Exercise requirements =>
Copy the data precisely, keeping every character.

Stored data entries:
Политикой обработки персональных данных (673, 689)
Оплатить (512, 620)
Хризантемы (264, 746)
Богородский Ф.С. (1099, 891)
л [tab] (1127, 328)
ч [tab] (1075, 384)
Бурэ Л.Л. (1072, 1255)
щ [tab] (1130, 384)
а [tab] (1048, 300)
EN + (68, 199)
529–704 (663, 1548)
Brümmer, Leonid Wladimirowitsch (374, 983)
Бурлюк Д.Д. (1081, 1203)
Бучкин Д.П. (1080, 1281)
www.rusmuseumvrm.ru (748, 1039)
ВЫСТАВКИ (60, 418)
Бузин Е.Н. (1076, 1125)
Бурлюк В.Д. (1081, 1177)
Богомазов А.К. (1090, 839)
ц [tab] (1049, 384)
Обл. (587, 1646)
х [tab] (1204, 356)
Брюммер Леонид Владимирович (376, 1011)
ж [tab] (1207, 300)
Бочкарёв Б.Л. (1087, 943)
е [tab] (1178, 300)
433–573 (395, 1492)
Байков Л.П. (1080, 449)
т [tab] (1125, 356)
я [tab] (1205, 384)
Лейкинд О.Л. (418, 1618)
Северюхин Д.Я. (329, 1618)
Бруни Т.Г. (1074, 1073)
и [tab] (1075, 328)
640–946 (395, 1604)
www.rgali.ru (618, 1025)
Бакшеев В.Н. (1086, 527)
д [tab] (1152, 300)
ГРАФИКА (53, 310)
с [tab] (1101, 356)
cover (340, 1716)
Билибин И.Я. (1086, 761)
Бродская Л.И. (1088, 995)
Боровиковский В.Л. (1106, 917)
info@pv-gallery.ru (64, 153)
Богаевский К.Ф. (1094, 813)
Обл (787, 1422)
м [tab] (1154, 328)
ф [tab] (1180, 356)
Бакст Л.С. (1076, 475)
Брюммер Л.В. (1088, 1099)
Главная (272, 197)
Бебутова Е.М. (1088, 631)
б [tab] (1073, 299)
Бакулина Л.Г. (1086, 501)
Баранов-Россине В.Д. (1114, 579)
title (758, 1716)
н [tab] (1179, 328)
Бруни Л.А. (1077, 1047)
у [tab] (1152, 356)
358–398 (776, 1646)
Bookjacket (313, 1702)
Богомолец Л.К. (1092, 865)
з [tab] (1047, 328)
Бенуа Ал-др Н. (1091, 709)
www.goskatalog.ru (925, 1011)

Your response =>
Политикой обработки персональных данных (673, 689)
Оплатить (512, 620)
Хризантемы (264, 746)
Богородский Ф.С. (1099, 891)
л [tab] (1127, 328)
ч [tab] (1075, 384)
Бурэ Л.Л. (1072, 1255)
щ [tab] (1130, 384)
а [tab] (1048, 300)
EN + (68, 199)
529–704 (663, 1548)
Brümmer, Leonid Wladimirowitsch (374, 983)
Бурлюк Д.Д. (1081, 1203)
Бучкин Д.П. (1080, 1281)
www.rusmuseumvrm.ru (748, 1039)
ВЫСТАВКИ (60, 418)
Бузин Е.Н. (1076, 1125)
Бурлюк В.Д. (1081, 1177)
Богомазов А.К. (1090, 839)
ц [tab] (1049, 384)
Обл. (587, 1646)
х [tab] (1204, 356)
Брюммер Леонид Владимирович (376, 1011)
ж [tab] (1207, 300)
Бочкарёв Б.Л. (1087, 943)
е [tab] (1178, 300)
433–573 (395, 1492)
Байков Л.П. (1080, 449)
т [tab] (1125, 356)
я [tab] (1205, 384)
Лейкинд О.Л. (418, 1618)
Северюхин Д.Я. (329, 1618)
Бруни Т.Г. (1074, 1073)
и [tab] (1075, 328)
640–946 (395, 1604)
www.rgali.ru (618, 1025)
Бакшеев В.Н. (1086, 527)
д [tab] (1152, 300)
ГРАФИКА (53, 310)
с [tab] (1101, 356)
cover (340, 1716)
Билибин И.Я. (1086, 761)
Бродская Л.И. (1088, 995)
Боровиковский В.Л. (1106, 917)
info@pv-gallery.ru (64, 153)
Богаевский К.Ф. (1094, 813)
Обл (787, 1422)
м [tab] (1154, 328)
ф [tab] (1180, 356)
Бакст Л.С. (1076, 475)
Брюммер Л.В. (1088, 1099)
Главная (272, 197)
Бебутова Е.М. (1088, 631)
б [tab] (1073, 299)
Бакулина Л.Г. (1086, 501)
Баранов-Россине В.Д. (1114, 579)
title (758, 1716)
н [tab] (1179, 328)
Бруни Л.А. (1077, 1047)
у [tab] (1152, 356)
358–398 (776, 1646)
Bookjacket (313, 1702)
Богомолец Л.К. (1092, 865)
з [tab] (1047, 328)
Бенуа Ал-др Н. (1091, 709)
www.goskatalog.ru (925, 1011)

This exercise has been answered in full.